Ever wanted to blow up the centre of Bradford and re-design it yourself?
A new computer game will let you do just that by "zapping" any building you like - from much-loved landmarks like the Odeon to brand new developments like the banana-shaped block in Centenary Square.
The city's architecture is to be the basis for one of the most complex computer games ever made to help people feel part of the regeneration.
Steve Manthorp, special projects officer for Bradford Council, said: "The idea is to give people pride in the city and an interest, and a way of expressing that.
"Some people find themselves unhappy with the way the city is and, hopefully, this is a way of allowing them to do something about it."
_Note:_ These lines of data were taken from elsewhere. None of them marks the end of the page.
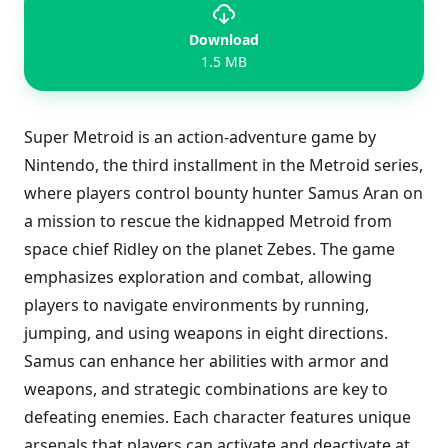
Download
1.5 MB
Super Metroid is an action-adventure game by
Nintendo, the third installment in the Metroid series,
where players control bounty hunter Samus Aran on
a mission to rescue the kidnapped Metroid from
space chief Ridley on the planet Zebes. The game
emphasizes exploration and combat, allowing
players to navigate environments by running,
jumping, and using weapons in eight directions.
Samus can enhance her abilities with armor and
weapons, and strategic combinations are key to
defeating enemies. Each character features unique
arsenals that players can activate and deactivate at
Buildings have been reproduced in 3-D for the new game - called Plasticity - and players will be able to walk, run and possibly drive around them in cars or wheelchairs on screen. They will even be able to "swim" in the masterplan's city hall lake.
Players will have different "wands" at their disposal to alter buildings by growing, shrinking, stretching, squeezing or retexturing them by painting them or replacing bricks with stone. Buildings can be removed completely and replaced with fantasy structures.
"There will also be an 'Alsop wand' which will only operate on certain targets," said Mr Manthorp, referring to Will Alsop, the architect behind the city centre masterplan.
"Using it will spectacularly transform the current features into the Alsop vision of the city.
"Rather than a cold, passive fly-through, Plasticity will allow players complete freedom of movement in real-time, with models and textures rendered in high resolution.
"Having created the City Lake for themselves with the Alsop Wand, they can walk around it or even swim in it."
Mr Manthorp said the personal level of interaction with the masterplan would make people feel part of the regeneration process.
When it is ready, the game will be used in schools and media centres across the district to generate debate and interest in the development of Bradford and to provide data that will be used by regeneration bodies, architects and city planners. Mr Manthorp said the final city created by each playing of the game would be saved and all the ideas pooled to create a "democratic city".
He said: "This is going to be one of the most complex games that has ever been made and it seems that it can only run on high-end (the most powerful) machines so there is little point in making it down-loadable, but it is still our dream to put it on the Internet, it is simply a question of how it is going to be done."
The computer-generated images have been modelled by Austrian computer games artist Mathias Fuchs, who is a senior lecturer at Salford University, and a team of three gaming experts: Kelvin Ward, Umran Ali and Vera Schlusmans.
Plasticity is the first project funded by the Lightwave project, which is a collaboration between Bradford Council, the National Museum of Photography, Film & Television, the University of Bradford and the Learning and Skills Council for West Yorkshire.
The project's aims are described as being to pioneer and promote new forms of creative industry content, develop new models of participatory learning, inspire fusions of grass-roots and expert cultures, foster innovation and wealth-creation through collaboration, to drive a regeneration of cityscape and life.